Mais tarde foi utilizado como colónia de férias das crianças do Convento de Santa Clara do Funchal. Após o 25 de abril de 1974, foram alojados retornados das ex-colónias portuguesas em África, sendo que até 2002 esteve na posse de algumas famílias de Machico, que aí viveram por mais de vinte anos.
Os dois edifícios representam, como vimos, a história de Portugal, da Madeira e de Machico. São edifícios emblemáticos que nem sempre foram tratados como tal.
O Governo Regional da Madeira em 2002, após realojar as famílias que viviam no Forte de São João Baptista, em más condições, aprovou um programa de recuperação para o mesmo, que previa espaços museológicos e de restauração, não tendo sido concretizado. Não desistindo de dar uma nova cara ao edifício, em 2005 surgiu um novo projeto para uma unidade hoteleira com quarenta quartos, não tendo também sido concluído. A crise financeira veio deitar por terra o investimento que seria privado.
Mais recentemente, e depois de ultrapassados todos os processos burocráticos que envolveram o projeto anterior, o governo lançou o anúncio da concessão de exploração do forte para “utilização de estabelecimento hoteleiro ou alojamento local, incluindo restauração e realização de quaisquer eventos sociais e culturais, assim como a utilização de caráter social”, em Diário da República, no passado dia 11 de maio. Esperemos, portanto, que seja este o passo final para a reabilitação de um dos edifícios mais emblemáticos da freguesia, acabando com aquela imagem aterradora na encosta da bela baía de Machico, indo ao encontro das reivindicações legítimas da sua população a qual anseia quase à duas décadas pela sua resolução.
Já o Forte de Nossa Senhora do Amparo após a entrega à região, com a gestão a cargo da Câmara Municipal de Machico, foi até ao ano de 2015 o posto de turismo de Machico.

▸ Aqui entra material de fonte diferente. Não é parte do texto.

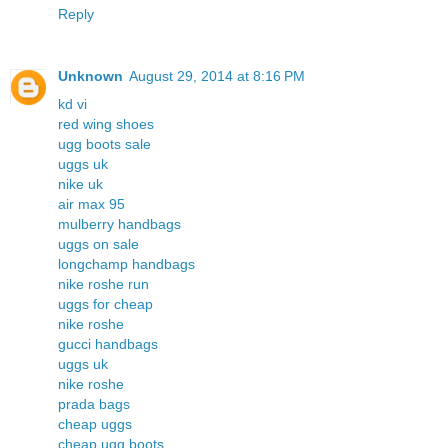
Reply
Unknown
August 29, 2014 at 8:16 PM
kd vi
red wing shoes
ugg boots sale
uggs uk
nike uk
air max 95
mulberry handbags
uggs on sale
longchamp handbags
nike roshe run
uggs for cheap
nike roshe
gucci handbags
uggs uk
nike roshe
prada bags
cheap uggs
cheap ugg boots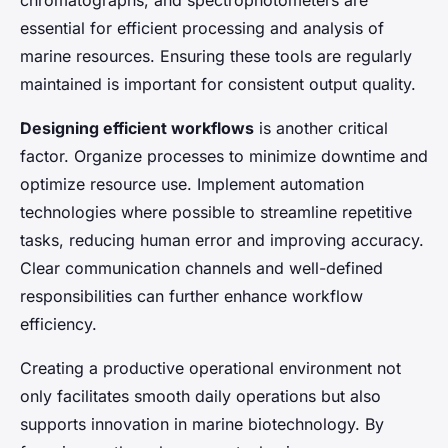
essential for efficient processing and analysis of
marine resources. Ensuring these tools are regularly
maintained is important for consistent output quality.
Designing efficient workflows
is another critical
factor. Organize processes to minimize downtime and
optimize resource use. Implement automation
technologies where possible to streamline repetitive
tasks, reducing human error and improving accuracy.
Clear communication channels and well-defined
responsibilities can further enhance workflow
efficiency.
Creating a productive operational environment not
only facilitates smooth daily operations but also
supports innovation in marine biotechnology. By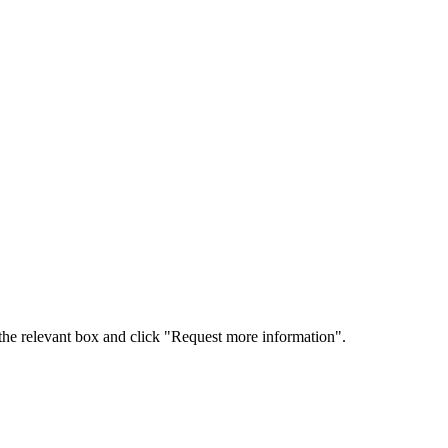
 the relevant box and click "Request more information".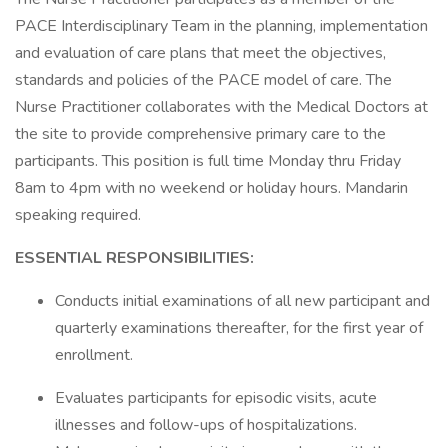
PACE Interdisciplinary Team in the planning, implementation
and evaluation of care plans that meet the objectives,
standards and policies of the PACE model of care. The
Nurse Practitioner collaborates with the Medical Doctors at
the site to provide comprehensive primary care to the
participants. This position is full time Monday thru Friday
8am to 4pm with no weekend or holiday hours. Mandarin
speaking required.
ESSENTIAL RESPONSIBILITIES:
Conducts initial examinations of all new participant and
quarterly examinations thereafter, for the first year of
enrollment.
Evaluates participants for episodic visits, acute
illnesses and follow-ups of hospitalizations.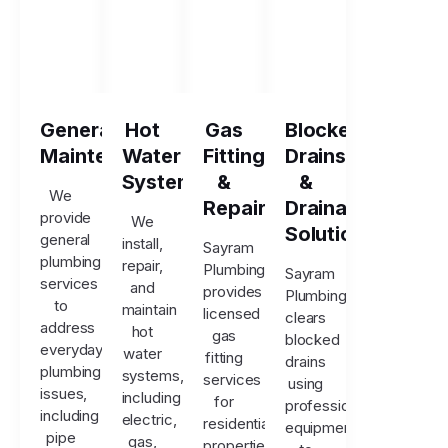
General
Hot
Gas
Blocked
Maintenance
Water
Fitting
Drains
Systems
&
&
We
Repairs
Drainage
provide
We
Solutions
general
install,
Sayram
plumbing
repair,
Plumbing
Sayram
services
and
provides
Plumbing
to
maintain
licensed
clears
address
hot
gas
blocked
everyday
water
fitting
drains
plumbing
systems,
services
using
issues,
including
for
professional
including
electric,
residential
equipment
pipe
gas,
properties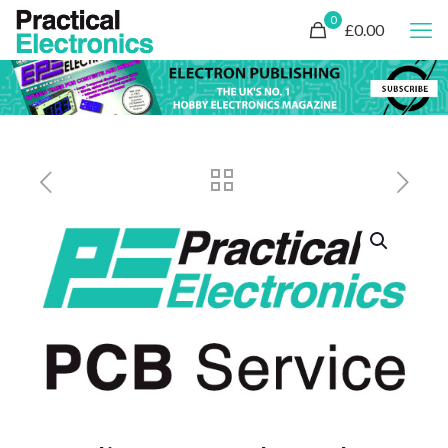
0
£0.00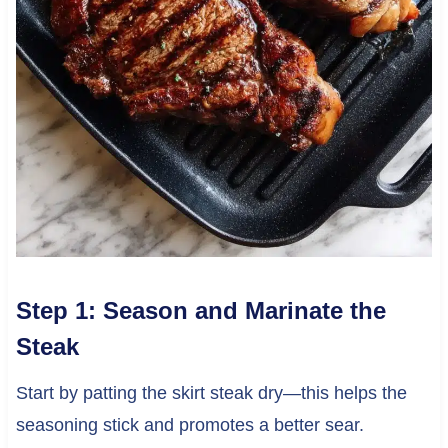
Step 1: Season and Marinate the
Steak
Start by patting the skirt steak dry—this helps the
seasoning stick and promotes a better sear.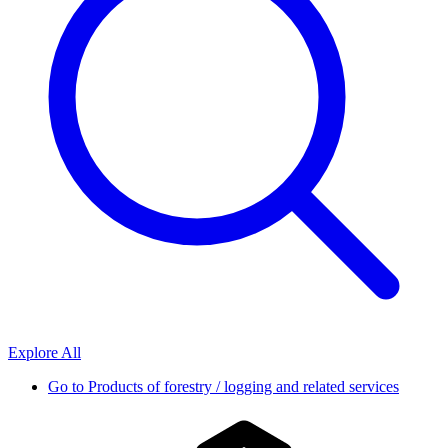
Explore All
Go to
Products of forestry / logging and related services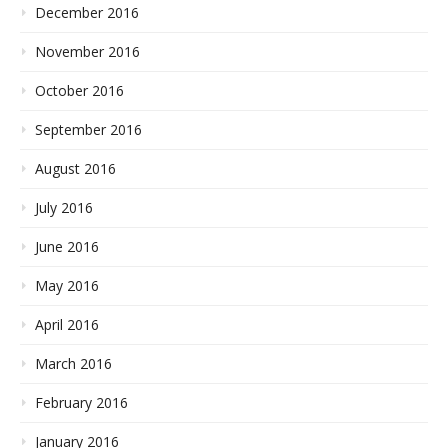
December 2016
November 2016
October 2016
September 2016
August 2016
July 2016
June 2016
May 2016
April 2016
March 2016
February 2016
January 2016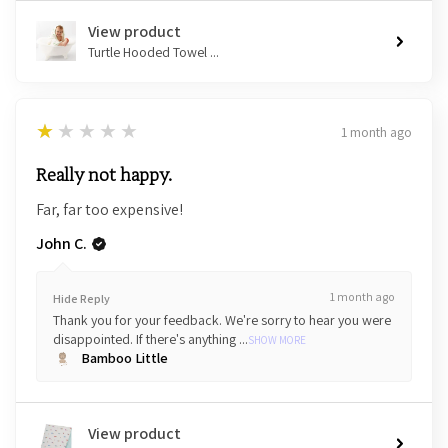
View product
Turtle Hooded Towel ...
1
★★★★★
1 month ago
Really not happy.
Far, far too expensive!
John C.
1 month ago
Hide Reply
Thank you for your feedback. We're sorry to hear you were
disappointed. If there's anything ...
SHOW MORE
Bamboo Little
View product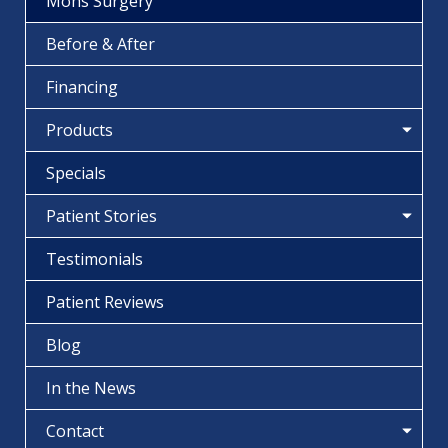
Mohs Surgery
Before & After
Financing
Products
Specials
Patient Stories
Testimonials
Patient Reviews
Blog
In the News
Contact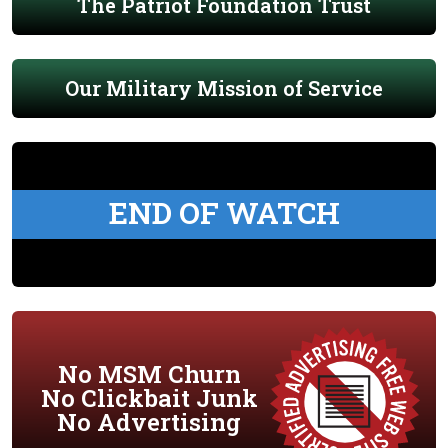
The Patriot Foundation Trust
Our Military Mission of Service
END OF WATCH
No MSM Churn
No Clickbait Junk
No Advertising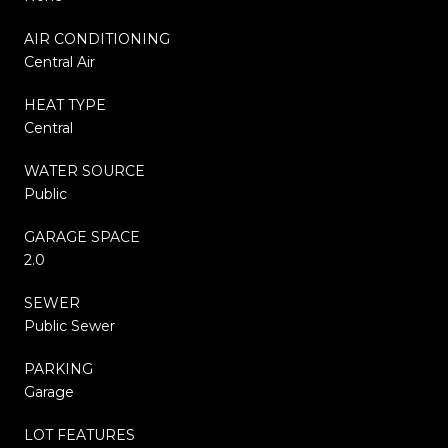
AIR CONDITIONING
Central Air
HEAT TYPE
Central
WATER SOURCE
Public
GARAGE SPACE
2.0
SEWER
Public Sewer
PARKING
Garage
LOT FEATURES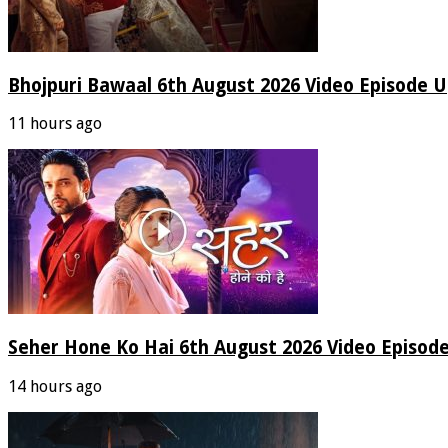
Bhojpuri Bawaal 6th August 2026 Video Episode 
11 hours ago
Seher Hone Ko Hai 6th August 2026 Video Episod
14 hours ago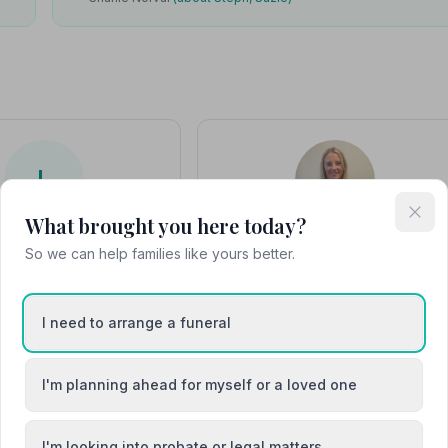
L
What brought you here today?
Leanne
Stephanie Phillips
So we can help families like yours better.
I need to arrange a funeral
I'm planning ahead for myself or a loved one
I'm looking into probate or legal matters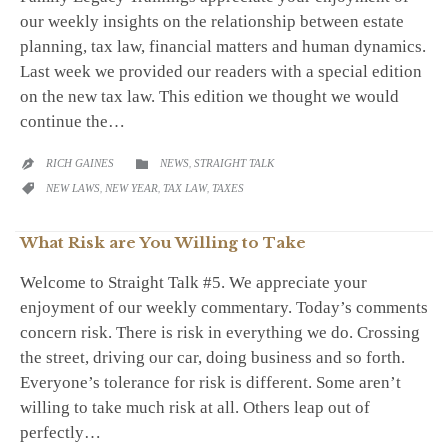
our weekly insights on the relationship between estate
planning, tax law, financial matters and human dynamics.
Last week we provided our readers with a special edition
on the new tax law. This edition we thought we would
continue the…
CATEGORY
RICH GAINES
NEWS
,
STRAIGHT TALK


CATEGORY
NEW LAWS
,
NEW YEAR
,
TAX LAW
,
TAXES

What Risk are You Willing to Take
Welcome to Straight Talk #5. We appreciate your
enjoyment of our weekly commentary. Today’s comments
concern risk. There is risk in everything we do. Crossing
the street, driving our car, doing business and so forth.
Everyone’s tolerance for risk is different. Some aren’t
willing to take much risk at all. Others leap out of
perfectly…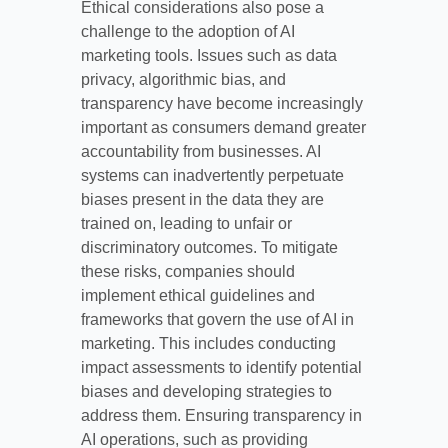
Ethical considerations also pose a
challenge to the adoption of AI
marketing tools. Issues such as data
privacy, algorithmic bias, and
transparency have become increasingly
important as consumers demand greater
accountability from businesses. AI
systems can inadvertently perpetuate
biases present in the data they are
trained on, leading to unfair or
discriminatory outcomes. To mitigate
these risks, companies should
implement ethical guidelines and
frameworks that govern the use of AI in
marketing. This includes conducting
impact assessments to identify potential
biases and developing strategies to
address them. Ensuring transparency in
AI operations, such as providing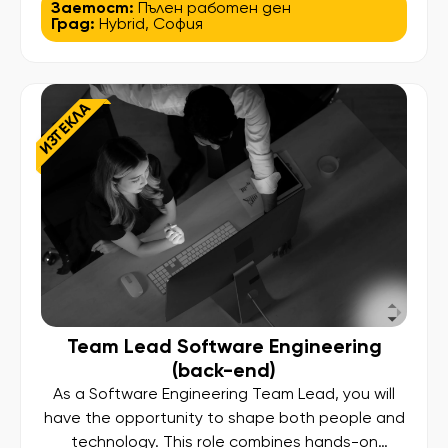
innovation and efficiency for users worldwide. In
Заетост:
Пълен работен ден
Град:
Hybrid
,
София
this role, your work will not just run in production—
it will shape business processes, influence global
systems, and deliver measurable impact. As
a Senior Java Developer, you will design,
ИЗТЕКЛА
develop, and maintain high-performance […]
Team Lead Software Engineering
(back-end)
As a Software Engineering Team Lead, you will
have the opportunity to shape both people and
technology. This role combines hands-on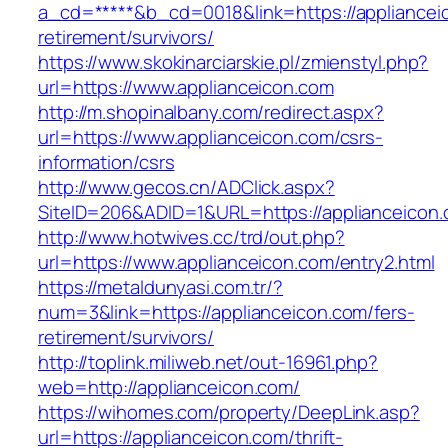
a_cd=*****&b_cd=0018&link=https://appliancei
retirement/survivors/
https://www.skokinarciarskie.pl/zmienstyl.php?
url=https://www.applianceicon.com
http://m.shopinalbany.com/redirect.aspx?
url=https://www.applianceicon.com/csrs-
information/csrs
http://www.gecos.cn/ADClick.aspx?
SiteID=206&ADID=1&URL=https://applianceicon.
http://www.hotwives.cc/trd/out.php?
url=https://www.applianceicon.com/entry2.html
https://metaldunyasi.com.tr/?
num=3&link=https://applianceicon.com/fers-
retirement/survivors/
http://toplink.miliweb.net/out-16961.php?
web=http://applianceicon.com/
https://wihomes.com/property/DeepLink.asp?
url=https://applianceicon.com/thrift-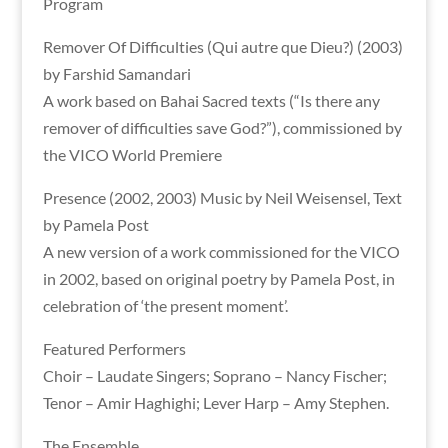
Program
Remover Of Difficulties (Qui autre que Dieu?) (2003)
by Farshid Samandari
A work based on Bahai Sacred texts (“Is there any
remover of difficulties save God?”), commissioned by
the VICO World Premiere
Presence (2002, 2003) Music by Neil Weisensel, Text
by Pamela Post
A new version of a work commissioned for the VICO
in 2002, based on original poetry by Pamela Post, in
celebration of ‘the present moment’.
Featured Performers
Choir – Laudate Singers; Soprano – Nancy Fischer;
Tenor – Amir Haghighi; Lever Harp – Amy Stephen.
The Ensemble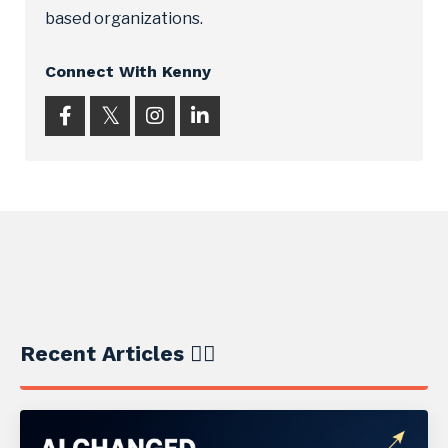
based organizations.
Connect With Kenny
Recent Articles ✍🏼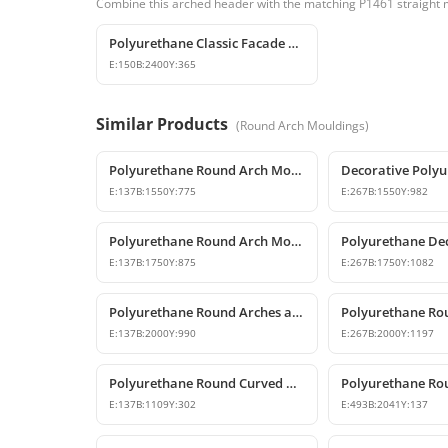
Combine this arched header with the matching P1461 straight m
Polyurethane Classic Facade Trim and Mid-Floor Cornice Profile
E:
150
B:
2400
Y:
365
Similar Products
(
Round Arch Mouldings
)
Polyurethane Round Arch Model 155 cm
E:
137
B:
1550
Y:
775
E:
267
B:
1550
Y:
982
Polyurethane Round Arch Model
E:
137
B:
1750
Y:
875
E:
267
B:
1750
Y:
1082
Polyurethane Round Arches and Curved Transition Mouldings
E:
137
B:
2000
Y:
990
E:
267
B:
2000
Y:
1197
Polyurethane Round Curved Arch for Windows and Doors
E:
137
B:
1109
Y:
302
E:
493
B:
2041
Y:
137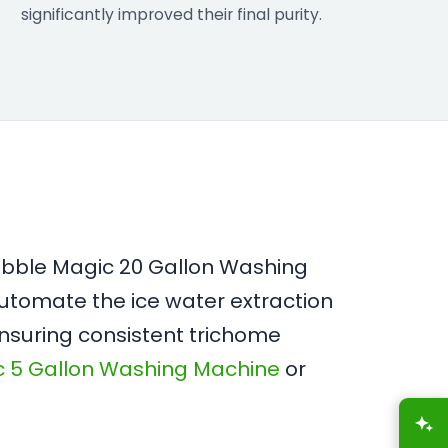
significantly improved their final purity.
Bubble Magic 20 Gallon Washing
utomate the ice water extraction
ensuring consistent trichome
c 5 Gallon Washing Machine
or
A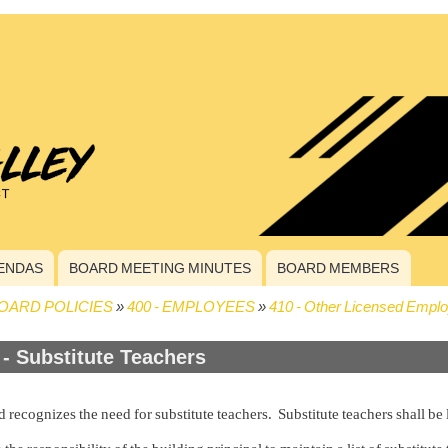
ENDAS
BOARD MEETING MINUTES
BOARD MEMBERS
OARD POLICIES
400 - EMPLOYEES
410 - Other Licensed Empl
crumb
 - Substitute Teachers
 recognizes the need for substitute teachers. Substitute teachers shall be 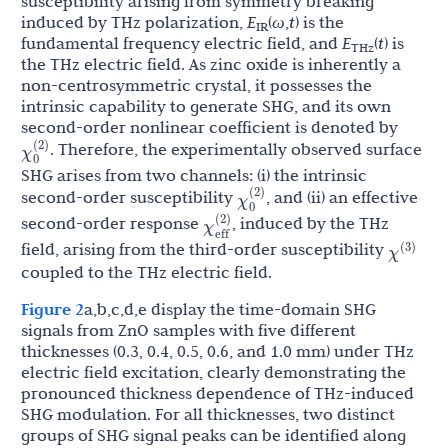
susceptibility arising from symmetry breaking
induced by THz polarization,
E
(
ω
,
t
) is the
IR
fundamental frequency electric field, and
E
(
t
) is
THz
the THz electric field. As zinc oxide is inherently a
non-centrosymmetric crystal, it possesses the
intrinsic capability to generate SHG, and its own
second-order nonlinear coefficient is denoted by
χ
0
(
2
)
. Therefore, the experimentally observed surface
SHG arises from two channels: (i) the intrinsic
χ
0
(
2
)
second-order susceptibility
, and (ii) an effective
χ
eff
(
2
)
second-order response
, induced by the THz
χ
(
3
)
field, arising from the third-order susceptibility
coupled to the THz electric field.
Figure 2
a,b,c,d,e display the time-domain SHG
signals from ZnO samples with five different
thicknesses (0.3, 0.4, 0.5, 0.6, and 1.0 mm) under THz
electric field excitation, clearly demonstrating the
pronounced thickness dependence of THz-induced
SHG modulation. For all thicknesses, two distinct
groups of SHG signal peaks can be identified along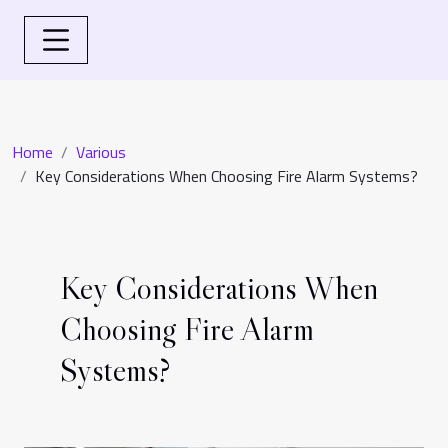
Home
Various
Key Considerations When Choosing Fire Alarm Systems?
Key Considerations When
Choosing Fire Alarm
Systems?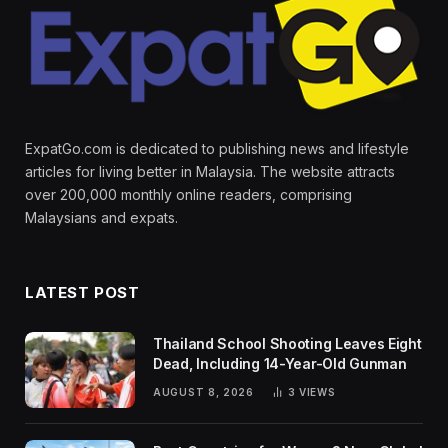
ExpatGo.com is dedicated to publishing news and lifestyle
articles for living better in Malaysia. The website attracts
over 200,000 monthly online readers, comprising
Malaysians and expats.
LATEST POST
Thailand School Shooting Leaves Eight
Dead, Including 14-Year-Old Gunman
AUGUST 8, 2026
3
VIEWS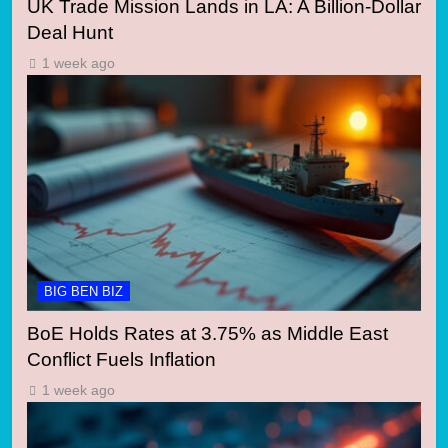
UK Trade Mission Lands in LA: A Billion-Dollar
Deal Hunt
1 week ago
BIG BEN BIZ
BoE Holds Rates at 3.75% as Middle East
Conflict Fuels Inflation
1 week ago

Nesse ano o posto de turismo foi extinto do local, sendo instalada a Presidência da Assembleia Municipal e o Gabinete da Eurodeputada do Partido Socialista.
O edifício, dada a sua importância na história do concelho, da região e do país, deveria funcionar como um monumento temático, direcionado quer para o turismo, quer para a população local, como foi exemplo nestes últimos dias durante o Mercado Quinhentista.
É pois chegado o momento, no meu entender, de colocar estes dois edifícios na primeira página da história da região, e não no seu rodapé, como tem acontecido, valorizando assim o seu património edificado e toda a sua rica história.